The way we design therapeutics for many conditions is set up to undergo a radical change. Traditionally, herbs and animal parts were used as sources of bioactive small molecules. Once we realized the small molecules were the useful part, we started to isolate them from the natural world and use them as purified medicines. Then came chemical synthesis of small molecule drugs. More recently, large molecules like monoclonal antibodies have been purified from living systems and used as medicines. Now we are synthesizing large molecules, such as synthetic oligonucleotide analogs.
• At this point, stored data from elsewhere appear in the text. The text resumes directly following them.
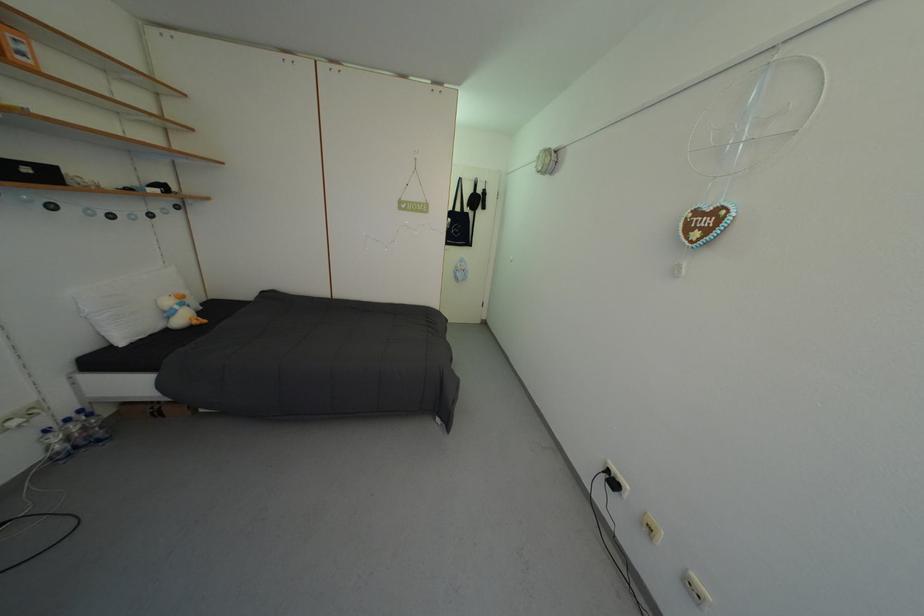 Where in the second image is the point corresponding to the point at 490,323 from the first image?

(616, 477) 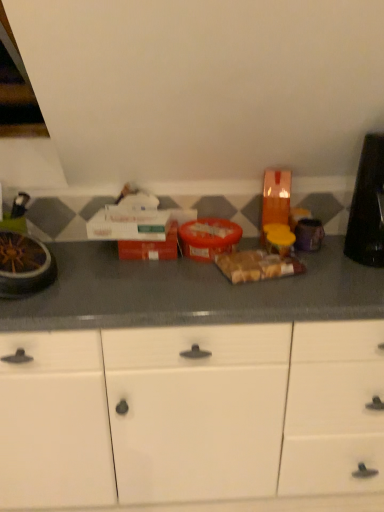 This screenshot has height=512, width=384. Identify the location of vacant space situated on the left part of black plastic toaster at right, the first appliance viewed from the right. (322, 260). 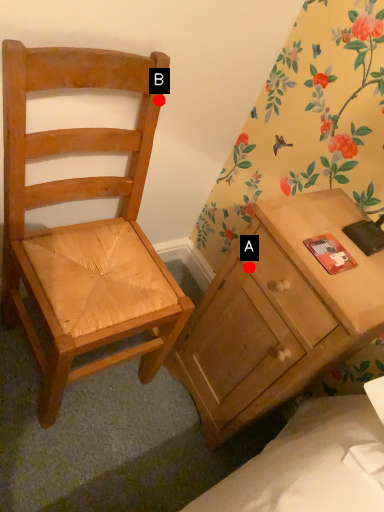 Question: Two points are circled on the image, labeled by A and B beside each circle. Which point is closer to the camera taking this photo?

Choices:
 (A) A is closer
 (B) B is closer

Answer: (A) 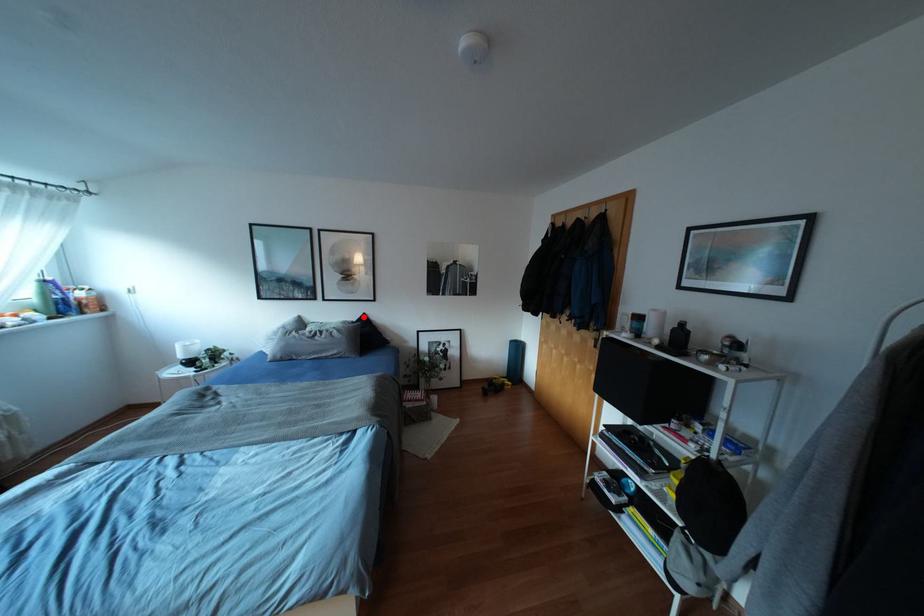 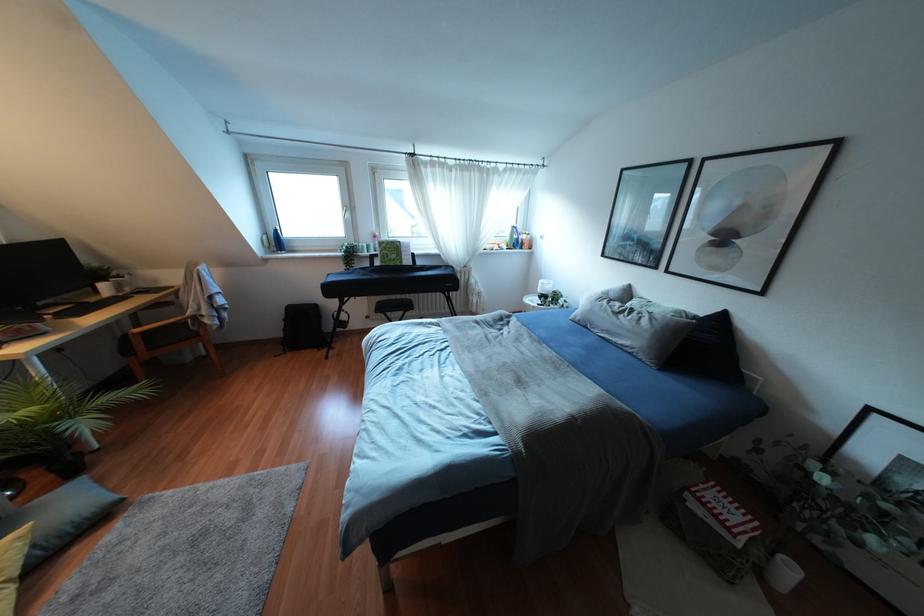 Find the pixel in the second image that matches the highlighted location in the first image.

(722, 317) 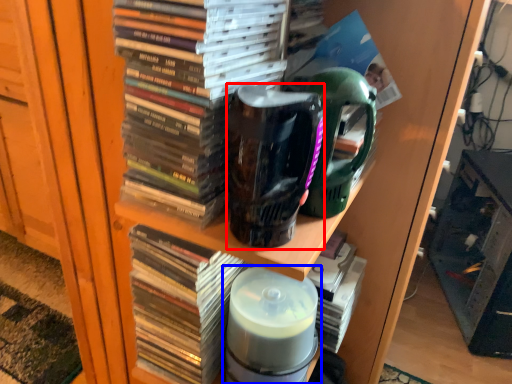 Question: Which of the following is the closest to the observer, mug (highlighted by a red box) or bottle (highlighted by a blue box)?

Choices:
 (A) mug
 (B) bottle

Answer: (A) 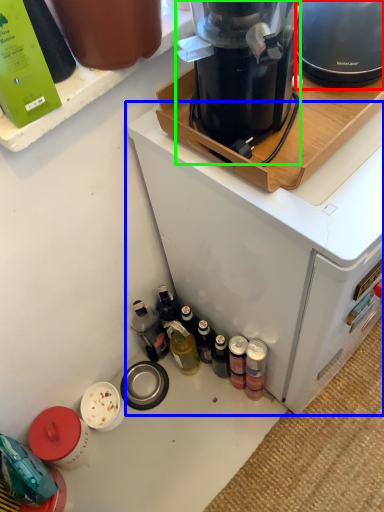 Question: Which object is the closest to the kitchen appliance (highlighted by a red box)? Choose among these: home appliance (highlighted by a blue box) or kitchen appliance (highlighted by a green box).

Choices:
 (A) home appliance
 (B) kitchen appliance

Answer: (B) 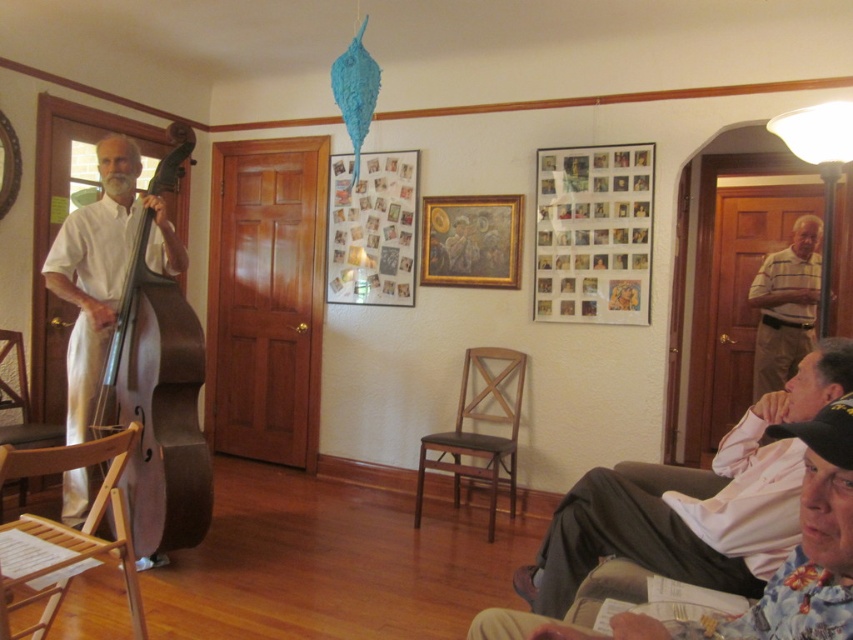 Looking at this image, does matte brown cello at left appear over wooden armchair at left?

Correct, matte brown cello at left is located above wooden armchair at left.

Looking at this image, between matte brown cello at left and wooden armchair at left, which one has less height?

wooden armchair at left

At what (x,y) coordinates should I click in order to perform the action: click on matte brown cello at left. Please return your answer as a coordinate pair (x, y). The width and height of the screenshot is (853, 640). Looking at the image, I should click on (157, 404).

Identify the location of matte brown cello at left. (157, 404).

Can you confirm if brown wood chair at center is positioned to the left of striped cotton shirt at right?

Correct, you'll find brown wood chair at center to the left of striped cotton shirt at right.

Where is `brown wood chair at center`? brown wood chair at center is located at coordinates (479, 433).

You are a GUI agent. You are given a task and a screenshot of the screen. Output one action in this format:
    pyautogui.click(x=<x>, y=<y>)
    Task: Click on the striped cotton shirt at right
    This screenshot has height=640, width=853.
    Given the screenshot: What is the action you would take?
    pyautogui.click(x=785, y=305)

Image resolution: width=853 pixels, height=640 pixels. Describe the element at coordinates (785, 305) in the screenshot. I see `striped cotton shirt at right` at that location.

Is point (780, 336) behind point (25, 429)?

That is True.

I want to click on striped cotton shirt at right, so click(785, 305). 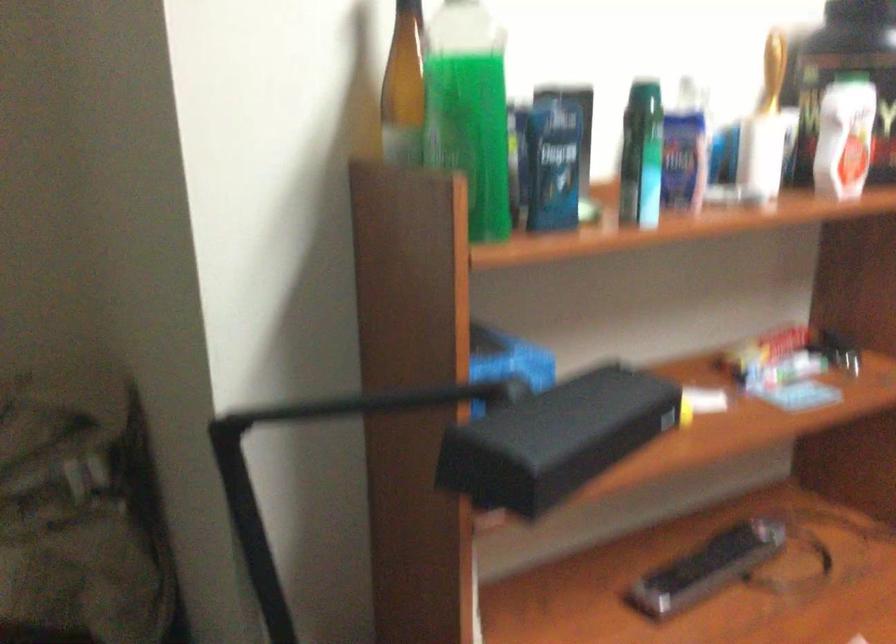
Using larger molecules means the molecules can specifically recognize larger molecular surfaces, presenting a new possibility -- manipulating RNA through molecules targeted by Watson-Crick pairing to specific RNA sequences.
The field of RNA therapeutics started with molecules such as phosphorothioate antisense and, with the discovery of the RNAi system in cells, has branched into siRNA/shRNA and their modifications. While the attention of pharmaceutical companies has shifted mostly toward siRNA, therapeutics based on siRNA struggle with a set of recalcitrant problems: innate immune activation, off-target gene modulation, and delivery into cells in vivo. Meanwhile, antisense structural types like Morpholino oligos have been developed which don't activate immune responses, are far more specific (affecting their targeted RNA with little to no off-target RNA interaction), and can be delivered into cells in vivo by attachment of small moieties such as cell-penetrating peptides or guanidinium dendrimers.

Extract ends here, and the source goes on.